The smoke alarms stayed quiet for the rest of the night. I lost an hour sleep but that’s worth it for not having the house burn down. We briefly had a theory for what happened (other than it needed a battery swap). I put the dishwasher on before we went to bed and it looks like something small and plastic fell off the rack and landed close to the heat coil. That seemed likely until we did the math. The dishwasher would have been finished a few hours before the alarm went off. Oh well.

Fear the Walking Dead wasn’t terrible last night. It wasn’t good, but it was fair. Other than the laughably stupid light house thing where they decided light houses point straight down, of course. My beef is the same beef that I’ve beefed since Scott Gimple took over as show runner on the main show in season four. Last night was the season premier and we saw exactly one main cast member. One. The season is 16 episodes and the cast is lucky (I should put that word in quotes) if they work in half of them. This one had a character I was interested in, a little at least, but there will be entire episodes that don’t have a single character worth watching. It’s the Gimple way. World Beyond was fair at best too. We’re three episodes into the final season and we basically spent the whole hour introducing new people. Maybe when we look back on the whole thing we’ll realize we learned something important this week, but it sure just feels like prep work right now. Uh. Why do I care?

Red Sox/Astros ALCS game three is tonight at Fenway. Eduardo Rodriguez goes for the Red Sox. We need a big game from everyone tonight. We took the home field advantage away from them with the game two win, we need to hold it. The fewer trips to Houston we have to make, the better. Are you feeling the hype? I am.

Okay, folks. Time to go to work. Have a good one.

Hello Stress

As mentioned in the previous post, as well as a couple from last week, we are trying Hello Fresh again. Are you familiar with it? Every week they send us recipes and all of the ingredients for a couple of meals. All we have to do is follow the instructions and boom, fancy dinner for two. It’s kind of like culinary paint by numbers.

Except it tends to be really stressful. We’ve tried it in the past, as well as their main competitor Blue Apron, and generally trying to get all of the prep for each step done in time would raise our blood pressure by about 10000%. This time we’re taking it easier. If step one is prep, step two is cook, and step three is “while that’s cooking, prep again” we just do the two prep steps first. It takes longer to finish, but it’s easier on the heart.

Mostly.

There is also the little issue with the smoke alarms. I think in the last six meals we’ve done, we’ve set off the smoke alarms in the house four times. Four. Times. It’s gotten to the point where I turn on the exhaust fan and open all of the windows before I do anything else. It didn’t help tonight though. Frying up the chicken cutlets in the pan on the stove sure enough set those bastard alarms off once again. At least we know they work, right?
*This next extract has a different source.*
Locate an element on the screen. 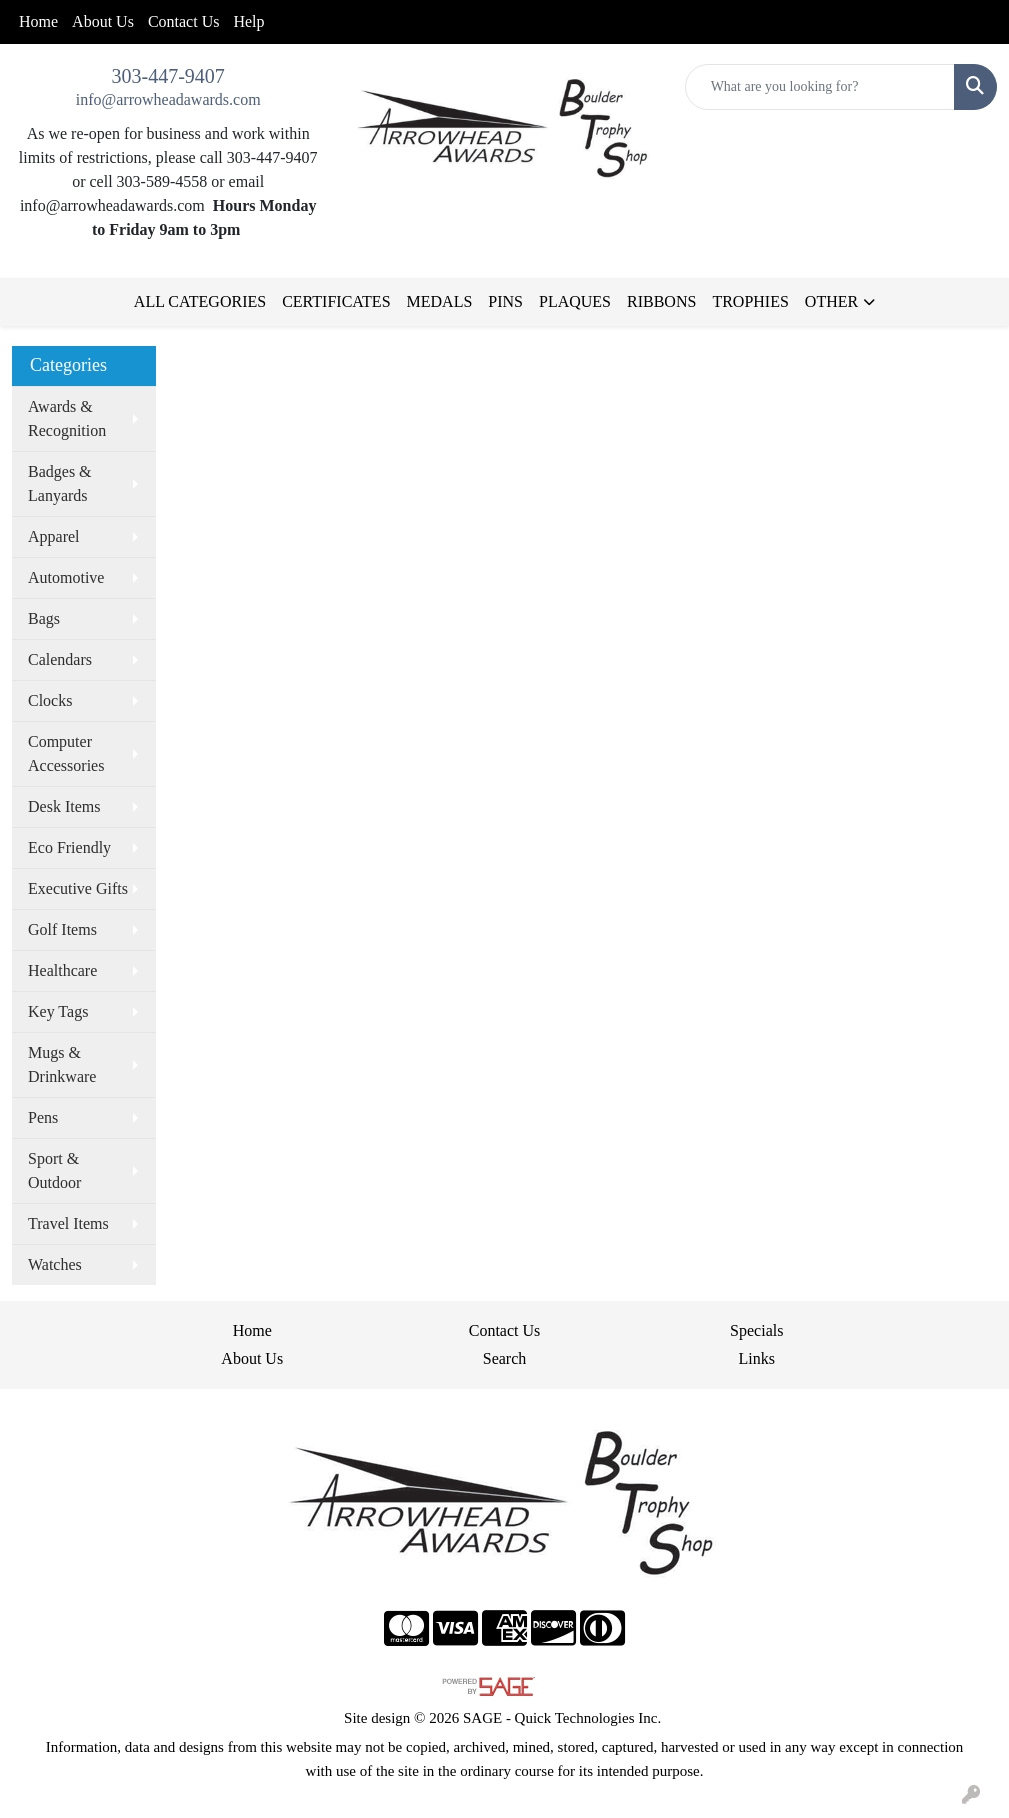 Image resolution: width=1009 pixels, height=1818 pixels. Golf Items is located at coordinates (62, 929).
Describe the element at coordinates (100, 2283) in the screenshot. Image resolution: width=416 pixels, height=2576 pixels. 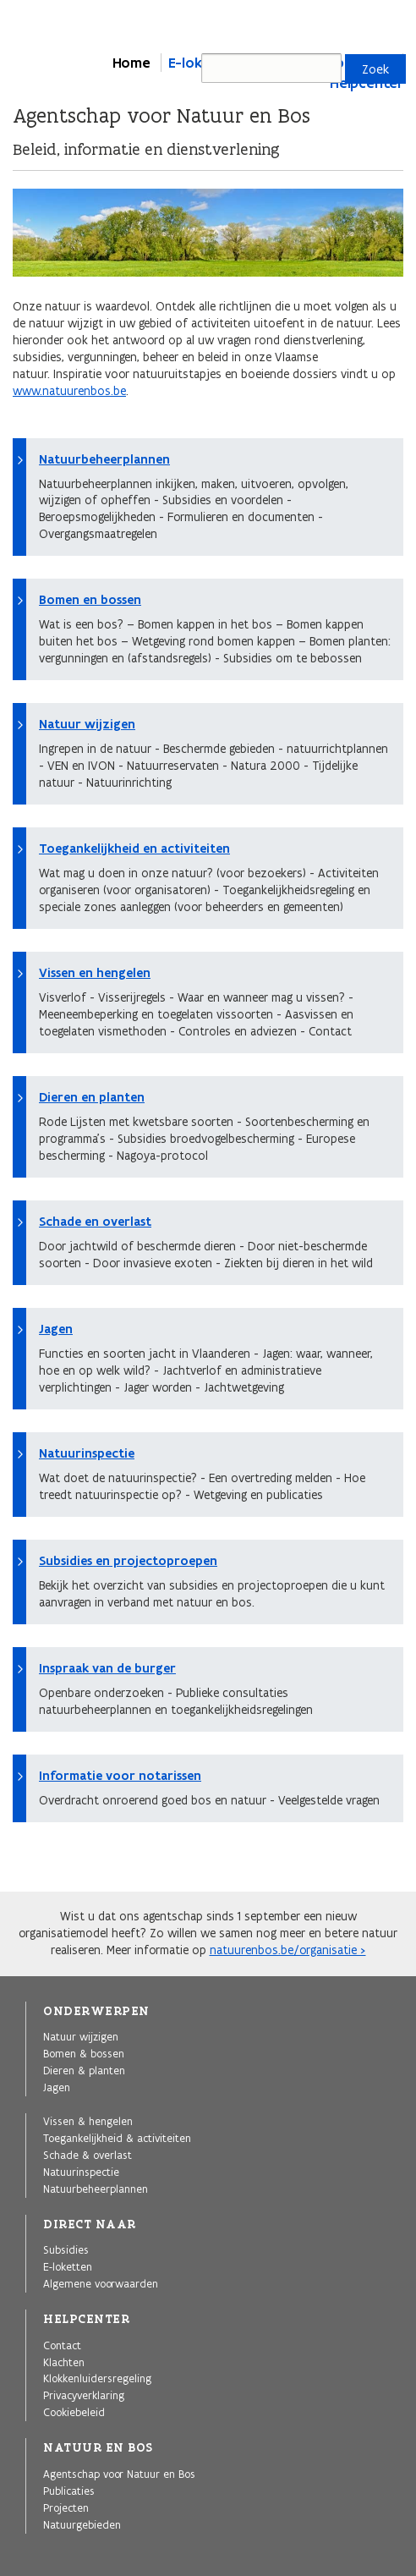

Speaking of the frying pan, the oil the chicken fried in splashed all over the kitchen. I’ve mopped the floor three times in the last two hours. Hopefully we don’t slip and fall. I would feel like a right asshole if that happened.
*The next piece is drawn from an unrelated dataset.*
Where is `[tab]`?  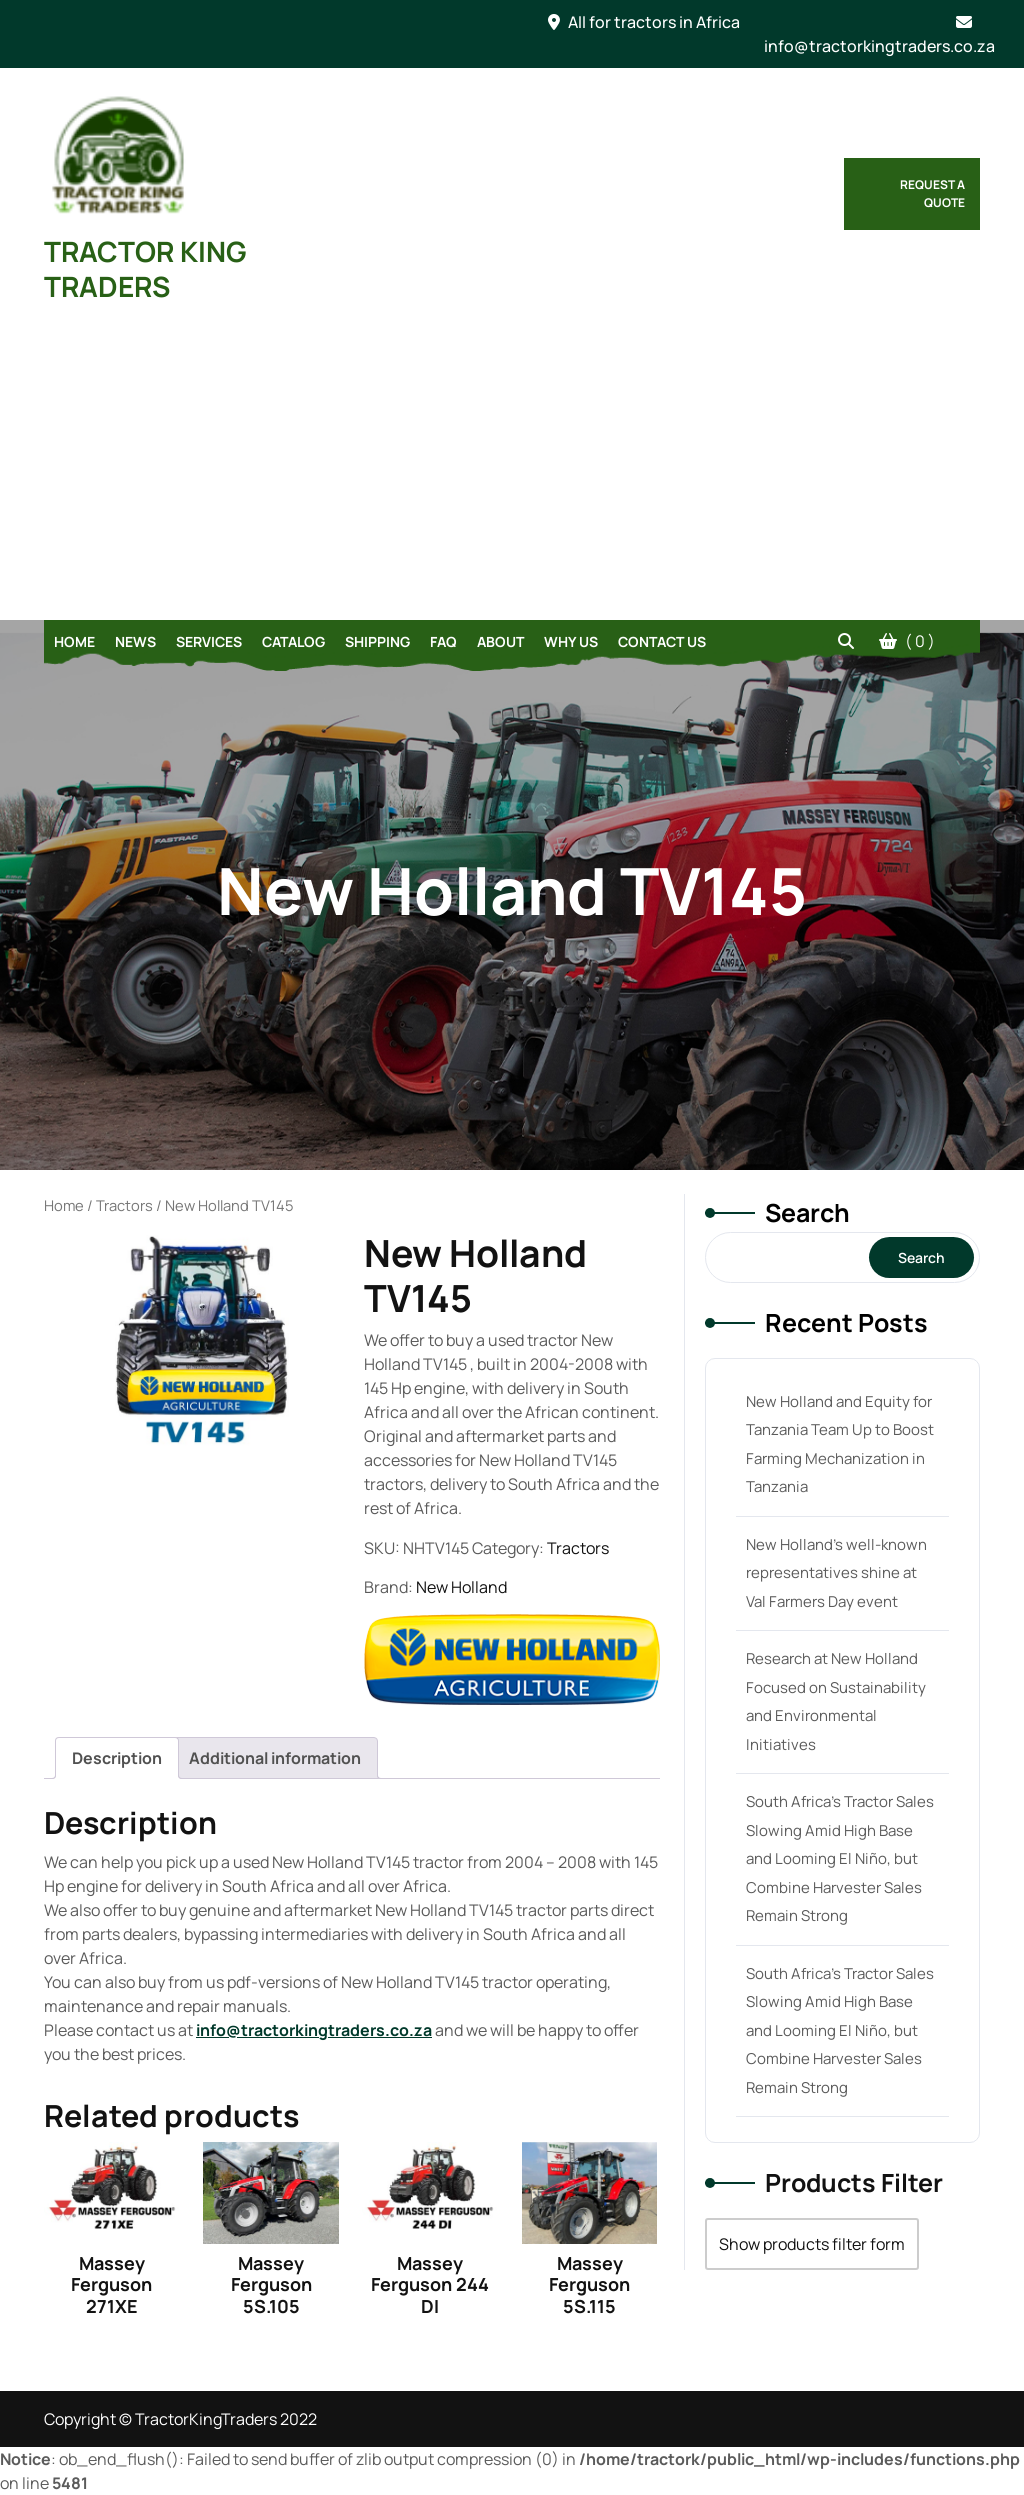 [tab] is located at coordinates (117, 1758).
Still, despite all of that… the dinners we’ve made have been really good. Jen was a little down on one, but the rest have gone over really well.
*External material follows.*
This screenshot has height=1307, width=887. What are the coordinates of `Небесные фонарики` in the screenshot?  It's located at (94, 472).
Here’s hoping the trend continues. I think Jen is happy to not be eating chicken breasts and quinoa every night. Whatever makes my love happy.

Double Whammy

This morning one of our smoke detectors gave us the “please change my battery, you friggin’ savage” alarm. I went through the maze of alarm locations in the house trying to figure out which one was yelling at us. I found it in the mud room. They are kinda a pain to take off the ceiling but I got it down. They are kinda a pain to open up but I got it open. They are kinda a pain to pop out the batteries but I got them out. They are kinda a pain to re-hang on the ceiling but I got it back up.

I made the mistake of pressing the test button. When you do that it doesn’t just test the one you’re holding in your hand, it tests every single alarm in the house. The noise is overwhelming, which is good when there’s a fire but really painful when you just woke up.

None of this is the actual story though.

When the shockingly loud, house-wide test was complete and the smoke detector was hung on the ceiling again……….

…………the smoke detector in Harry’s room started giving the “please change my battery, you friggin’ savage” alarm.